No início da década de 90, quando a economia dos Estados Unidos vivia uma fase de funda e cava depressão, com altos índices de desemprego, o consumidor norte-americano se entregou a um novo esporte, o "pinch pennies", também conhecido como o jogo da pechincha.
Marcas tradicionais, solidamente estabelecidas no mercado, começaram a ver seus consumidores mandar a lealdade às favas e contar os centavos na compra de fraldas a geladeiras, de ketchup a computadores.
A preferência se desviava, obviamente, para aqueles produtos que escancaravam redução nos preços.
Foi um período de prosperidade para as "private labels", marcas genéricas, mais baratas, criadas pelas cadeias de lojas ou de supermercados para competir com os grandes símbolos nacionais do consumo.
De 1989 a 1993, a participação nas vendas a varejo das marcas privadas subiu de 11% para 14,5% e, para as grandes corporações, isso soava como uma espécie de roubo, já que investiam milhões de dólares em campanhas de propaganda para construir e consolidar suas imagens de marca.
O impacto dessa "tendência predatória" (na classificação dos grandes anunciantes) foi tamanho que, gigantes como a Philip Morris, Procter & Gambie e IBM, entre outros, não tiveram outra saída senão aderir.
Produtos com preços nacionais até então intocáveis como Marlboro, fraldas Pampers e os cosméticos Estée Lauder vieram a público para comunicar uma tesourada geral nos seus preços, variando entre 5% e 16% conforme a categoria do produto.
Hoje os marketeiros das grandes marcas norte-americanas discutem se o drástico recurso do corte valeu a pena.
Muitos não escondem o remorso por ter contribuído, num momento de pânico, para jogar suas marcas na vala comum do preço rebaixado, levando o consumidor a não distingui-las das imitações.
O incômodo aumenta quando se lembra da prudência de algumas marcas durante o arrastão. Foi o caso da Evian que, encarando centenas de concorrentes mais baratos, sustentou sua participação de 50% no mercado das águas minerais "premium" sem qualquer redução nos seus preços.
Ela preferiu reforçar sua campanha de propaganda, centrada na idéia de que uma água pura e natural é essencial para a saúde humana em qualquer estágio da vida.

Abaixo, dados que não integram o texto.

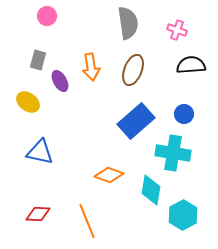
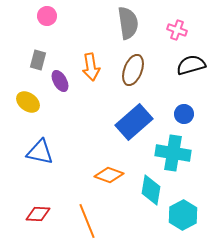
black semicircle: rotated 12 degrees counterclockwise
blue rectangle: moved 2 px left, 1 px down
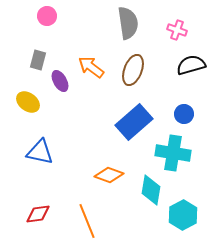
orange arrow: rotated 136 degrees clockwise
red diamond: rotated 10 degrees counterclockwise
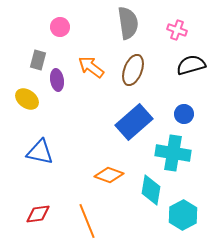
pink circle: moved 13 px right, 11 px down
purple ellipse: moved 3 px left, 1 px up; rotated 20 degrees clockwise
yellow ellipse: moved 1 px left, 3 px up
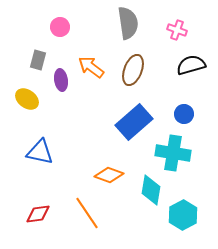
purple ellipse: moved 4 px right
orange line: moved 8 px up; rotated 12 degrees counterclockwise
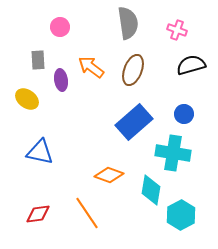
gray rectangle: rotated 18 degrees counterclockwise
cyan hexagon: moved 2 px left
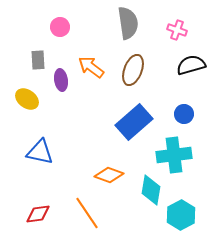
cyan cross: moved 1 px right, 2 px down; rotated 16 degrees counterclockwise
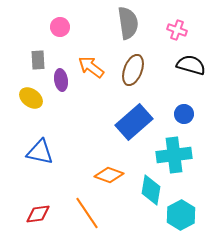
black semicircle: rotated 32 degrees clockwise
yellow ellipse: moved 4 px right, 1 px up
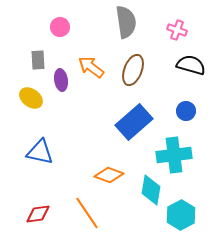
gray semicircle: moved 2 px left, 1 px up
blue circle: moved 2 px right, 3 px up
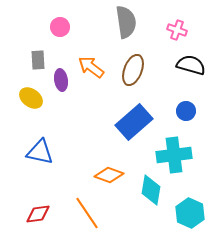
cyan hexagon: moved 9 px right, 2 px up; rotated 8 degrees counterclockwise
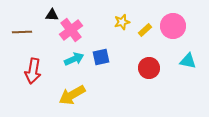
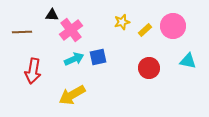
blue square: moved 3 px left
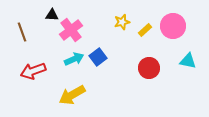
brown line: rotated 72 degrees clockwise
blue square: rotated 24 degrees counterclockwise
red arrow: rotated 60 degrees clockwise
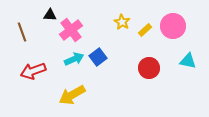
black triangle: moved 2 px left
yellow star: rotated 28 degrees counterclockwise
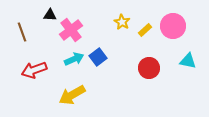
red arrow: moved 1 px right, 1 px up
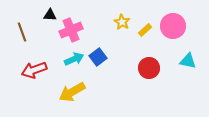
pink cross: rotated 15 degrees clockwise
yellow arrow: moved 3 px up
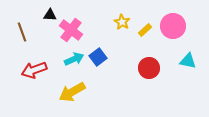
pink cross: rotated 30 degrees counterclockwise
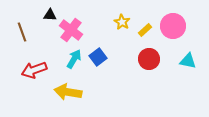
cyan arrow: rotated 36 degrees counterclockwise
red circle: moved 9 px up
yellow arrow: moved 4 px left; rotated 40 degrees clockwise
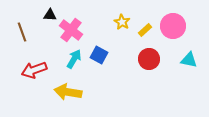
blue square: moved 1 px right, 2 px up; rotated 24 degrees counterclockwise
cyan triangle: moved 1 px right, 1 px up
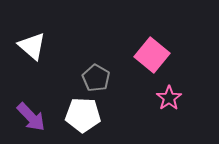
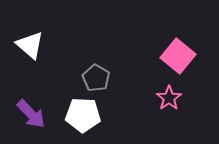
white triangle: moved 2 px left, 1 px up
pink square: moved 26 px right, 1 px down
purple arrow: moved 3 px up
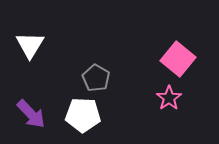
white triangle: rotated 20 degrees clockwise
pink square: moved 3 px down
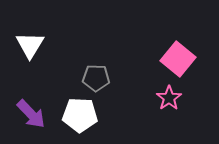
gray pentagon: rotated 28 degrees counterclockwise
white pentagon: moved 3 px left
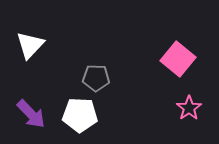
white triangle: rotated 12 degrees clockwise
pink star: moved 20 px right, 10 px down
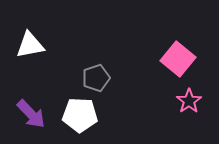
white triangle: rotated 36 degrees clockwise
gray pentagon: rotated 20 degrees counterclockwise
pink star: moved 7 px up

Tudo isso me vem à cabeça quando vejo no mercado brasileiro marcas de prestígio atiradas na luta encarniçada do varejo e, pior, adotando a linguagem publicitária dos magazines Luiza da vida.
Claro que em tempo de recessão é preciso desovar estoques, mas é exatamente nos regimes de competição agressiva que o anunciante deve provar porque sua marca é relevante para o consumidor.
A guerra dos preços e das ofertas miraculosas nivela por baixo os atributos mais caros e diferenciadores da marca, que levaram décadas e custaram fortunas para serem estabelecidos e memorizados.
Ninguém vive de fabricar preços. Fabricam-se produtos, marcas, imagem.
Se o estupro do varejo é inevitável, que pelo menos as campanhas promocionais tenham alguma dose de inteligência, bom gosto e criatividade. Os consumidores saberão retribuir.

Helcio Emerich, é jornalista, publicitário e vice-presidente da agência Almap/BBDO.